6. Make saving money an attitude:
People who are successful in saving money have one thing in common. They have made saving money an important part of their life. They don't have to have a reminder to check their finances once per month; it's just something that they do as a matter of course. There are probably some people who are more naturally suited to being savers than others but it is an attitude that we can all learn to incorporate into our lives and it will bring its rewards.
An example of how this behaviour reveals itself is that the person, when considering a purchase decision, will always think is this the best deal that I can get and is this a good use of my money?' It doesn't mean that you can't occasionally splash out on luxury and/or frivolous items; however it will mean that you are not forever falling foul of impulse purchases that unnecessarily eat into our bank account.

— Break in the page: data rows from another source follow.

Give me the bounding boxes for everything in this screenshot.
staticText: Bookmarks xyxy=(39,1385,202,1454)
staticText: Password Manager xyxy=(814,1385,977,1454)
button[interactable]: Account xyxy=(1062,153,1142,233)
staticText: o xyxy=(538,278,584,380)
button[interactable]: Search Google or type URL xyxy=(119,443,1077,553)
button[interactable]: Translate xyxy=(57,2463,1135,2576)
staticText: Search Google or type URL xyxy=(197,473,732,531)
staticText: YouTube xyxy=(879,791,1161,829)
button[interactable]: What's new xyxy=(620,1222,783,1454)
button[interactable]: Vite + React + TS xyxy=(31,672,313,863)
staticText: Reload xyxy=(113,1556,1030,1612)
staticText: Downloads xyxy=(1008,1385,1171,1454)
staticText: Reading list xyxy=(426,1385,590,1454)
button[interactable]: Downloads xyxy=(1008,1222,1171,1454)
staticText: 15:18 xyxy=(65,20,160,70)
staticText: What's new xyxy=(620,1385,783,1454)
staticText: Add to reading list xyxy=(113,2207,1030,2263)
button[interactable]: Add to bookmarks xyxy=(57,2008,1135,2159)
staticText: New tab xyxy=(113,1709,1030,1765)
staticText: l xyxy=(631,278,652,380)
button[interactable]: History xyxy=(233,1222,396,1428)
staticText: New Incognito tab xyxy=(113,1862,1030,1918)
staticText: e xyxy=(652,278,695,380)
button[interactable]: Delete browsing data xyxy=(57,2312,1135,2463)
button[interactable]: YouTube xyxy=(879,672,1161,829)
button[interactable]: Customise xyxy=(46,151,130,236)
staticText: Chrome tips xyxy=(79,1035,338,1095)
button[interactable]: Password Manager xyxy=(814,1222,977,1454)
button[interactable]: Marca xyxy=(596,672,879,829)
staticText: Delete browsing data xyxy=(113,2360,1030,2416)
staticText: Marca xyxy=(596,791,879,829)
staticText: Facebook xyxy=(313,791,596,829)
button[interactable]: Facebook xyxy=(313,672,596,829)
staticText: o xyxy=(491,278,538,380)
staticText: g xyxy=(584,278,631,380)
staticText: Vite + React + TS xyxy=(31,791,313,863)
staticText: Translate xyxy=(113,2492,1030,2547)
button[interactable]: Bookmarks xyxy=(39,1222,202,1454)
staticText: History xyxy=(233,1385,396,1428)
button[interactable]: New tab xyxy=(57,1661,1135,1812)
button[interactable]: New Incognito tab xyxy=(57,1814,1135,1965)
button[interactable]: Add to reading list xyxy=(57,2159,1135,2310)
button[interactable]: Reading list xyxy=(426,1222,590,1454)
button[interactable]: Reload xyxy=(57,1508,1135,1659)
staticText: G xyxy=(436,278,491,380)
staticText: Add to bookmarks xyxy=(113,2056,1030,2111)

7. Hammer any existing debt:
It's hard to save money if you're having to service debt that you've accumulated on credit cards, overdrafts and personal loans. These credit facilities can be useful but an over reliance on debt will severely impact upon your ability to save money and make it grow for your future financial needs.
Summary:
It doesn't matter whether we're living in a period of recession or a boom period; it is always important to save money. At the very basic level, it provides a contingency fund that can help protect us if any unexpected expenses crop up. However, the real benefit of saving money is that it frees up money that can go into savings accounts, a pension, or investment instruments.
As outlined in this article, the key to saving more money is to monitor your spending, set yourself targets, drive down your expenses and eliminate any existing debt. Finally, remember that a key element of making this a successful long-term behaviour is to develop a saving attitude and to keep track of how you are performing against the targets that you have set yourself.